Jalan sunyi, yang kerap
dihindari karena dianggap membosankan, justru menyingkap paradoks zaman. Kita
hidup di era kebisingan permanen—opini berlimpah, notifikasi tak henti—namun
miskin permenungan. Sunyi menjadi subversif. Ia melawan logika produktivitas yang
mengukur nilai manusia dari kecepatan dan jumlah. Menyongsong Natal di jalan
sunyi adalah tindakan kritis: menolak perayaan yang ramai tetapi hampa.
Hujan, dalam kritik
etis, adalah pengingat ketidakadilan. Ia turun merata, tetapi dampaknya tidak
pernah sama. Ada yang merayakan hujan dari balik kaca mobil; ada yang
menanggungnya di jalan berlumpur. Natal sering jatuh pada jebakan serupa:
khotbah tentang kasih universal, tetapi praktik solidaritas yang selektif. Di
sinilah Natal diuji—bukan pada dekorasi, melainkan pada keberpihakan.
Palungan adalah simbol
paling radikal dalam sejarah iman: Tuhan memilih pinggir, bukan pusat. Namun
kita kerap merayakannya dari pusat-pusat kenyamanan. Jalan sunyi menyodorkan
pertanyaan tajam: beranikah kita keluar dari keramaian yang aman menuju
perjumpaan yang menuntut? Natal, jika jujur pada asalnya, selalu mengganggu
tatanan—ia menegur kuasa, menyingkap kepalsuan, dan memihak yang rapuh.
Maka, menyongsong Natal
bukan soal menambah cahaya lampu, tetapi mengurangi kebisingan batin.

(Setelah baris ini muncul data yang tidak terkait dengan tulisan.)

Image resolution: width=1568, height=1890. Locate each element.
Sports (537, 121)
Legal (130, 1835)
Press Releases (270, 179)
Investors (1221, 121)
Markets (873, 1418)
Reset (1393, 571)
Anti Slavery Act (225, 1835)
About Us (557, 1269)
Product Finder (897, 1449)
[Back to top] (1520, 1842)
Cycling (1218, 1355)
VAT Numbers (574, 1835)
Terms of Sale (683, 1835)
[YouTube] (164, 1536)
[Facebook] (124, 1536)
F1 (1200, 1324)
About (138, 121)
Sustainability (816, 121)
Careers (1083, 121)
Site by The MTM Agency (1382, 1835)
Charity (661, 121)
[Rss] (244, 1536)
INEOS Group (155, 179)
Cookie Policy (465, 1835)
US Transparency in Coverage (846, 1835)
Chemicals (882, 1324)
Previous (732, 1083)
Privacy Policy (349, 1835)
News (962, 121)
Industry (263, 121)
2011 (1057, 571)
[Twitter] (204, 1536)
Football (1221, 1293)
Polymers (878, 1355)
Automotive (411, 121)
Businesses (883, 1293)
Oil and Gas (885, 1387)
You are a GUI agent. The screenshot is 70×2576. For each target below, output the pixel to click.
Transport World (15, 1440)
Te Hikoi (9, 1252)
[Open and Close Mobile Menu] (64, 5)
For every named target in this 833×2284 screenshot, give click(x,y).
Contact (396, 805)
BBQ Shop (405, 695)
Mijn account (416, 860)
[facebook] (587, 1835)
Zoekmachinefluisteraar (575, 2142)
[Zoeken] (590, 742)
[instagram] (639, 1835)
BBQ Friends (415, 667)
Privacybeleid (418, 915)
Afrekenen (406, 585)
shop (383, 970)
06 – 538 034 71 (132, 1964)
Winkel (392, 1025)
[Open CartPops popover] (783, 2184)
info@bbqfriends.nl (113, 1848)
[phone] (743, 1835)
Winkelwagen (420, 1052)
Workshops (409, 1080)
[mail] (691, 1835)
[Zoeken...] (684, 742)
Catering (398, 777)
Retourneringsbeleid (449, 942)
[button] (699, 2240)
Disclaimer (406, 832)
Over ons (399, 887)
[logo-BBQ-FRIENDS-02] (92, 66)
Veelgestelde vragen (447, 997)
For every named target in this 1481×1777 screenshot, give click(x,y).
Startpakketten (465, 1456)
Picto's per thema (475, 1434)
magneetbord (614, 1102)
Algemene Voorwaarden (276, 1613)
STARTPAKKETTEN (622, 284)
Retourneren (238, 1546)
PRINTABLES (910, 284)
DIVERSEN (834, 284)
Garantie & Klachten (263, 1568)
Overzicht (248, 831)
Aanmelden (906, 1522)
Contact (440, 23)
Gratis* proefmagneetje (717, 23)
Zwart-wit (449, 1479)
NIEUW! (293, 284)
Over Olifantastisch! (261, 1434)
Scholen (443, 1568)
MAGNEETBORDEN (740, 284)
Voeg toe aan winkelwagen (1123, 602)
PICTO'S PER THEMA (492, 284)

Derai
hujan mengajak kita belajar setia tanpa sorotan; jalan sunyi menantang kita
berjalan tanpa tepuk tangan. Barangkali Natal yang paling otentik justru lahir
ketika kita berani tidak merayakannya secara berlebihan—agar maknanya tidak
tenggelam dalam riuh yang kita ciptakan sendiri.